* Problem statement *
Reproduce every record below exactly as written, but leave out any pictures.

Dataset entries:

####

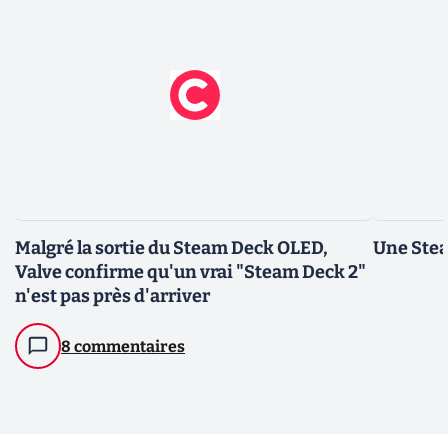
Malgré la sortie du Steam Deck OLED,
Une Stea
Valve confirme qu'un vrai "Steam Deck 2"
n'est pas près d'arriver
8 commentaires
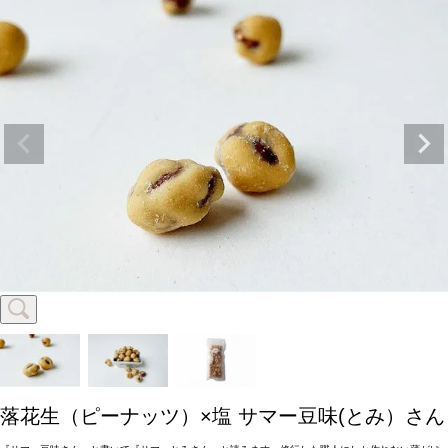
落花生（ピーナッツ）×塩
サマー豆味(とみ）さん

####

* Solution to the exercise *
Malgré la sortie du Steam Deck OLED,
Une Stea
Valve confirme qu'un vrai "Steam Deck 2"
n'est pas près d'arriver
8 commentaires
落花生（ピーナッツ）×塩
サマー豆味(とみ）さん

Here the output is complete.